The total number of rows in the previous DataFrame is 4. So, 4 bins are created.

Plot Histogram on the PySpark Pandas DataFrame with the Bins Parameter

Create a PySpark Pandas DataFrame having 2 columns with 4 records. Plot the histogram without passing any parameter to the plot.hist() function.

from pyspark import pandas

pyspark_pandas_dataframe=pandas.DataFrame({'Building_height':[120.56,234.67,12.0,200.45],'Building_Area':[2,3,1,4]})

# PySpark-Pandas histogram with 2 bins

pyspark_pandas_dataframe.plot.hist(bins=2)

Output:

Here, the column names are “Building_height” and “Building_Area”.

Let’s look at the histogram – red refers to “Building_Area” and blue refers to the “Building_height” column:

As we specified, only 2 bins and 2 bars were created. Four rows are binned into 2 buckets here.

Plot Histogram on the PySpark RDD by Specifying Bucket Number

When you are working with RDD, histogram can be returned in the form of a tuple that includes the buckets and total values that are present in each bucket.

Syntax:

pyspark_RDD.histogram(buckets)

In this scenario, we pass the number of buckets (integer) that are included in Histogram. It returns the tuple of lists that include the bucket ranges and corresponding value occurrences in the following format: ([bucket ranges…], [value occurrences…]).

Example 1:

Let’s create an RDD named “Building_height” with 10 values and create a histogram with 3 buckets.

import pyspark

from pyspark.sql import SparkSession

from pyspark.rdd import RDD

spark_app = SparkSession.builder.appName('linuxhint').getOrCreate()

# Create an RDD with 10 values

Building_height =spark_app.sparkContext.parallelize([120.56,234.67,12.0,200.45,17.8,24,56,78,90,100])

print("Actual: ",Building_height.collect())

# Specifying 3 buckets

Building_height.histogram(3)

Output:

  1. Bucket-1 ranges from 12.0 to 86.223 : In this range, the total number of values present in the bucket are 5.
  2. Bucket-2 ranges from 86.223 to 160.446 : In this range, the total number of values present in the bucket are 3.
  3. Bucket-3 ranges from 160.446 to 234.67 : In this range, the total number of values present in the bucket are 2.

Example 2:

Create a histogram with 2 buckets on the previously created RDD.

import pyspark

from pyspark.sql import SparkSession

from pyspark.rdd import RDD

spark_app = SparkSession.builder.appName('linuxhint').getOrCreate()

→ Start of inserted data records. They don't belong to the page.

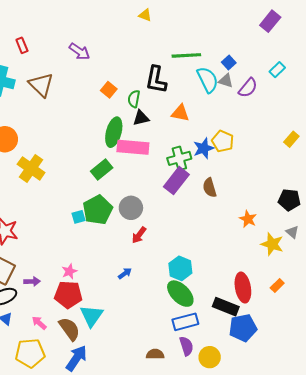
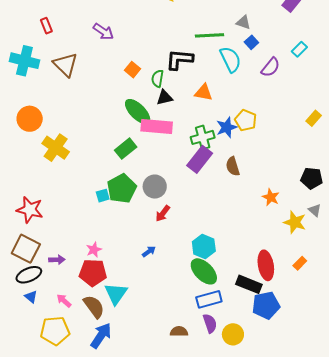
black L-shape: (156, 80) -> (179, 59), turned 84
gray triangle: (226, 81) -> (243, 22), moved
green ellipse: (114, 132) -> (138, 112), turned -60

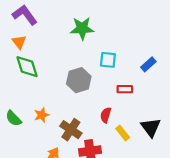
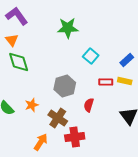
cyan square: (108, 60) -> (91, 56), turned 35
gray hexagon: (79, 80) -> (65, 86), moved
yellow rectangle: (123, 133) -> (125, 81), moved, turned -40

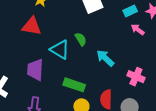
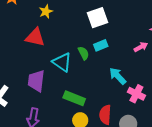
cyan rectangle: (130, 11) -> (101, 45), moved
pink arrow: (138, 30) -> (141, 47), turned 112
cyan arrow: (105, 58) -> (118, 76), moved

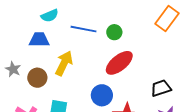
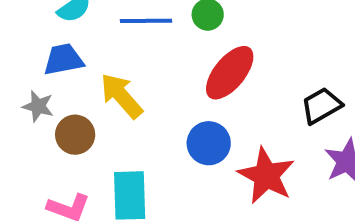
yellow arrow: (64, 63) -> (121, 96), turned -55
gray star: (13, 69) -> (38, 106), moved

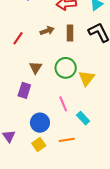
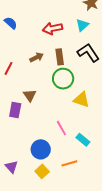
green circle: (66, 68) -> (63, 79), moved
yellow triangle: (86, 78) -> (81, 100), turned -42
purple rectangle: (24, 90) -> (15, 110), moved

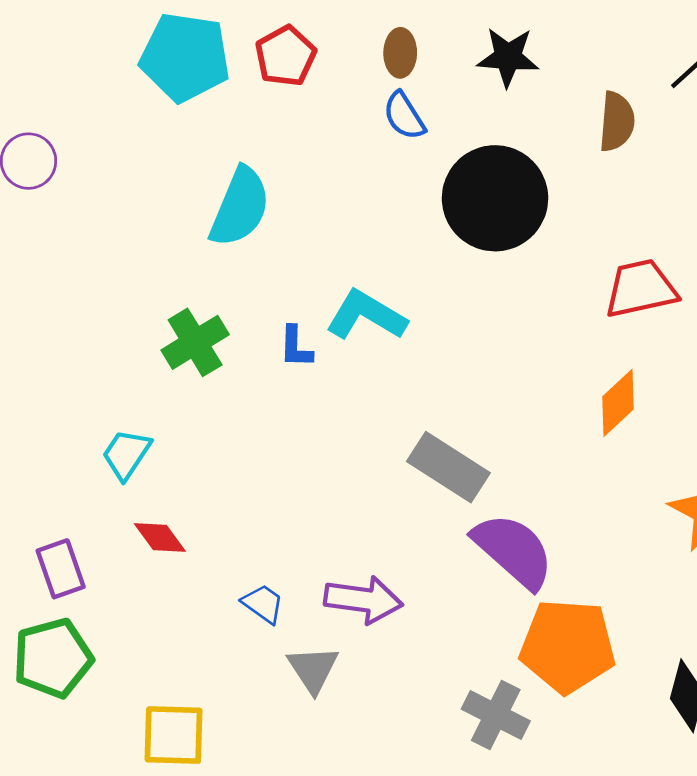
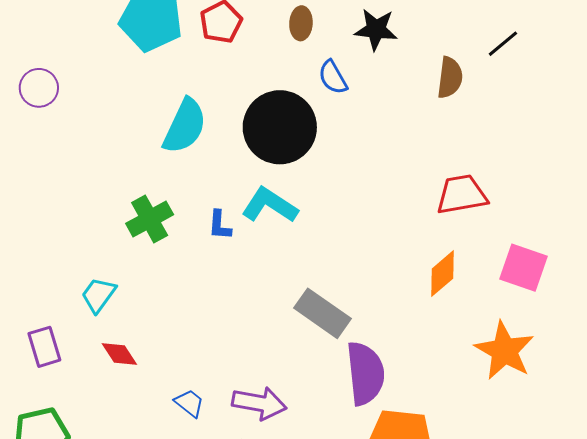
blue semicircle: (404, 116) -> (333, 77), moved
black circle: (495, 198) -> (280, 127), moved
purple semicircle: (513, 551) -> (365, 373), turned 40
purple rectangle: (61, 569) -> (44, 347), moved

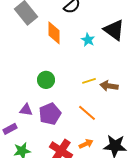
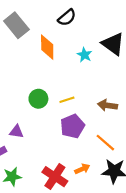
yellow line: (89, 81) -> (67, 100), moved
orange line: (87, 113) -> (105, 143), moved
purple pentagon: (50, 114) -> (72, 126), moved

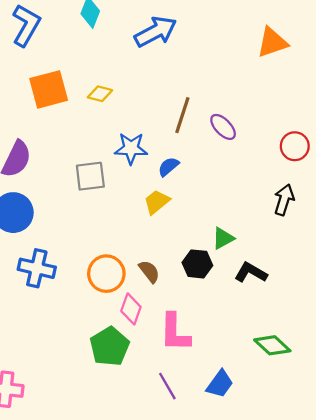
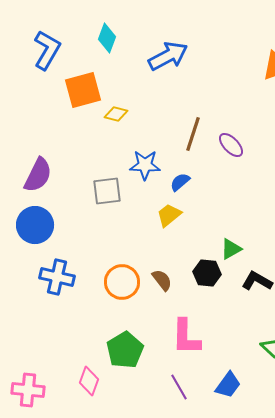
orange square: (49, 89) -> (83, 90), moved
pink diamond: (131, 309) -> (89, 381), moved

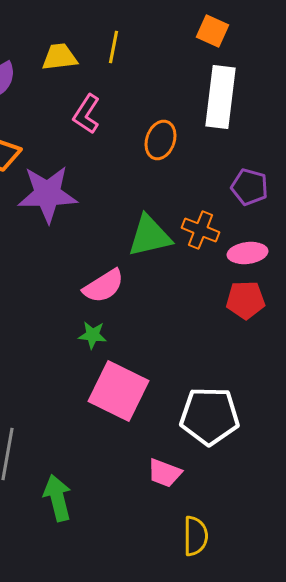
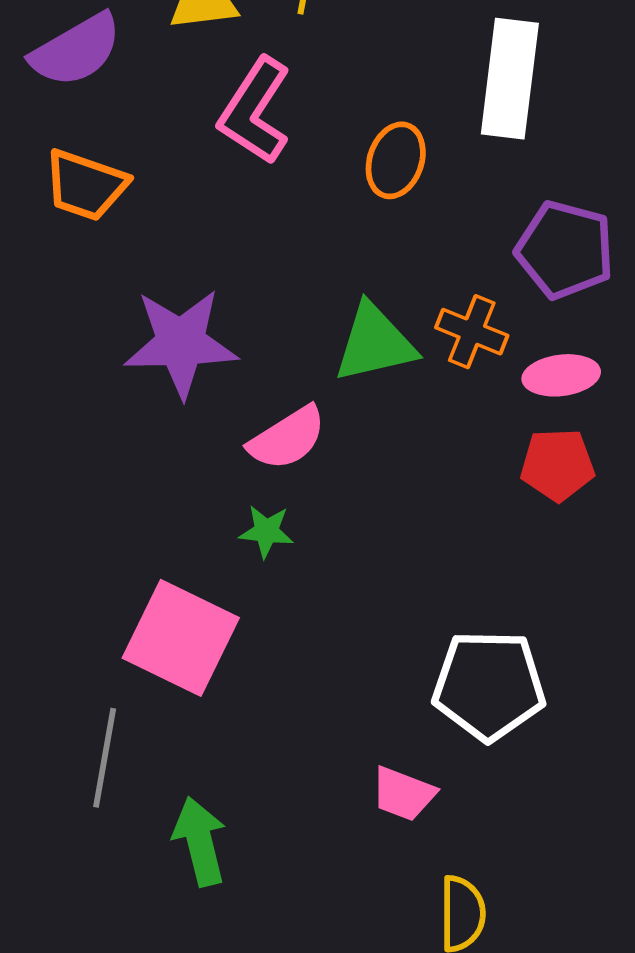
pink L-shape: (86, 114) -> (255, 111), size x1.4
purple pentagon: (250, 187) -> (565, 250), size x1.4
purple star: (48, 194) -> (181, 343), moved
pink square: (118, 391) -> (181, 638), moved

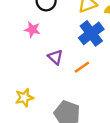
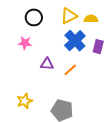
purple triangle: (55, 57) -> (47, 64), turned -32

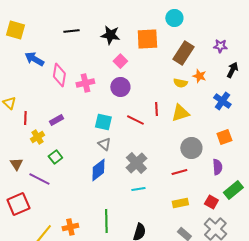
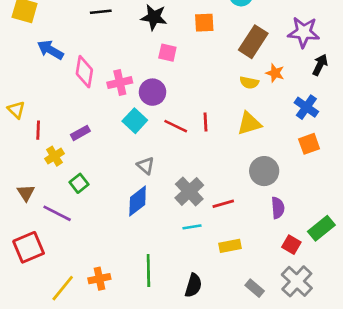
orange square: (147, 39) -> (204, 23), size x0.7
purple star: (220, 46) -> (304, 32), size x1.6
pink square: (120, 61) -> (167, 53), turned -32
purple circle: (120, 87) -> (153, 92), moved
red line: (156, 109) -> (206, 122), moved
red line: (135, 120) -> (176, 126), moved
cyan square: (103, 122) -> (135, 121), moved, turned 30
orange square: (224, 137) -> (309, 144), moved
purple semicircle: (217, 167) -> (278, 208), moved
red line: (179, 172) -> (223, 204), moved
yellow rectangle: (180, 203) -> (230, 246), moved

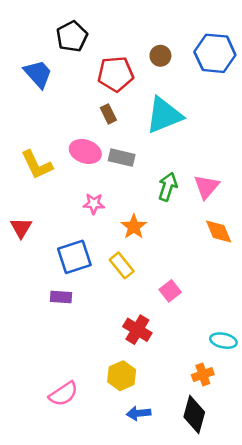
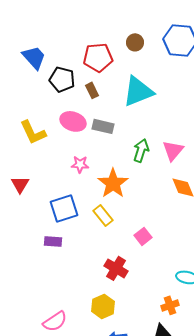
black pentagon: (72, 36) -> (62, 79), moved, turned -30
orange star: (134, 227) -> (113, 183), size x1.4

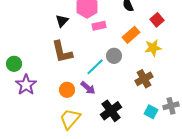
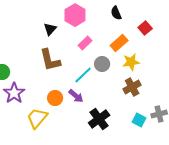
pink rectangle: (99, 26) -> (85, 43), moved, turned -32
yellow star: (153, 48) -> (131, 62), moved
yellow trapezoid: (70, 119) -> (37, 118), moved

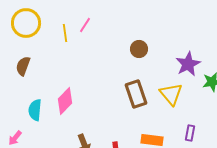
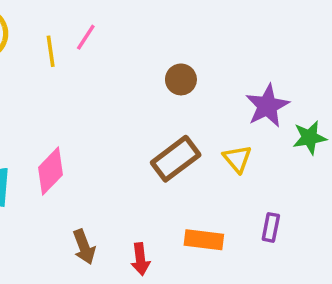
brown rectangle: (136, 94) -> (176, 159), turned 72
yellow triangle: (171, 94) -> (237, 159), size x0.7

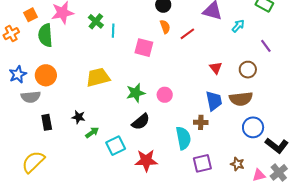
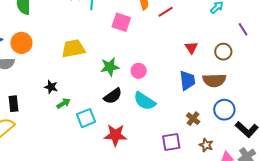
black rectangle: (47, 122) -> (13, 104), moved
brown cross: (201, 122) -> (193, 119), moved, turned 32
cyan semicircle: (183, 138) -> (145, 101), moved, turned 130

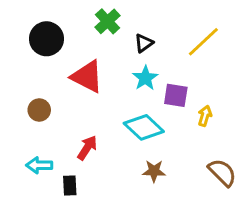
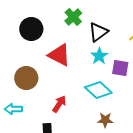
black triangle: (144, 43) -> (98, 32), size x1.5
brown circle: (39, 110) -> (26, 78), size x1.5
cyan arrow: (39, 165) -> (13, 109), moved

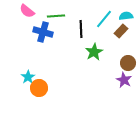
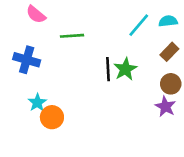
green line: (56, 16) -> (72, 36), moved
black line: (81, 29) -> (108, 69), moved
brown rectangle: (121, 31) -> (169, 52), moved
blue cross: (43, 32) -> (27, 60), moved

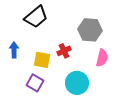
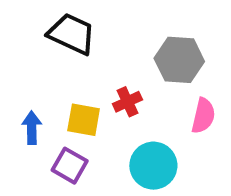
black trapezoid: (36, 17) -> (72, 34), turned -115
blue arrow: (14, 50) -> (32, 128), moved

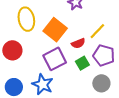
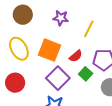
yellow line: (97, 31) -> (89, 29), moved

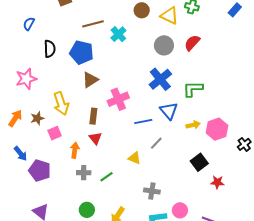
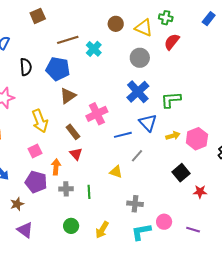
red semicircle: (192, 43) -> (172, 42), moved
brown rectangle: (93, 116) -> (73, 132), turned -42
brown star: (37, 118) -> (17, 204), moved
purple pentagon: (40, 170) -> (36, 182), moved
green line: (106, 177) -> (89, 192), turned -56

# Create an RDD with 10 values

Building_height =spark_app.sparkContext.parallelize([120.56,234.67,12.0,200.45,17.8,24,56,78,90,100])

print("Actual: ",Building_height.collect())

# Specifying 2 buckets

Building_height.histogram(2)

Output:

  1. Bucket 1 ranges from 12.0 to 123.335. In this range, the total number of values that are present in the bucket is 8.
  2. Bucket 2 ranges from 123.335 to 234.67: In this range, the total number of values that are present in the bucket is 2.

Plot Histogram on the PySpark RDD by Specifying the Size of Each Bucket

In the previous scenario, we passed the buckets to the RDD.histogram() function. Now, we pass the bucket sizes one after another inside a list and pass this list as a parameter to this function. Make sure that we need to specify at least two buckets in increasing/ascending order and it won’t have duplicate values.

Syntax:

pyspark_RDD.histogram([bucket ranges…])

In this scenario, we pass the number of buckets (integer) that are included in the histogram. It returns the tuple of lists that include the bucket ranges and corresponding value occurrences in the following format: ([bucket ranges…], [value occurrences…]).

Example 1:

Let’s create an RDD named “Building_height” with 10 values and create a histogram with the bucker range of values [0, 50, 100, 150, 200, 250].

import pyspark

from pyspark.sql import SparkSession

from pyspark.rdd import RDD

spark_app = SparkSession.builder.appName('linuxhint').getOrCreate()

# Create an RDD with 10 values

Building_height =spark_app.sparkContext.parallelize([120.56,234.67,12.0,200.45,17.8,24,56,178,90,100])

print("Actual: ",Building_height.collect())

# Specifying bucket with size - [0,50,100,150,200,250]

Building_height.histogram([0,50,100,150,200,250])

Output:

  1. Bucket 1: (0 to 50) : Total values in this bucket are 3.
  2. Bucket 1: (50 to 100) : Total values in this bucket are 2.
  3. Bucket 1: (100 to 150) : Total values in this bucket are 2.
  4. Bucket 1: (150 to 200) : Total values in this bucket are 2.
  5. Bucket 1: (200 to 250) : Total values in this bucket are 2.

Example 2:

Create a histogram with the bucket range of values [0, 100, 200, 300].

import pyspark

from pyspark.sql import SparkSession

from pyspark.rdd import RDD

spark_app = SparkSession.builder.appName('linuxhint').getOrCreate()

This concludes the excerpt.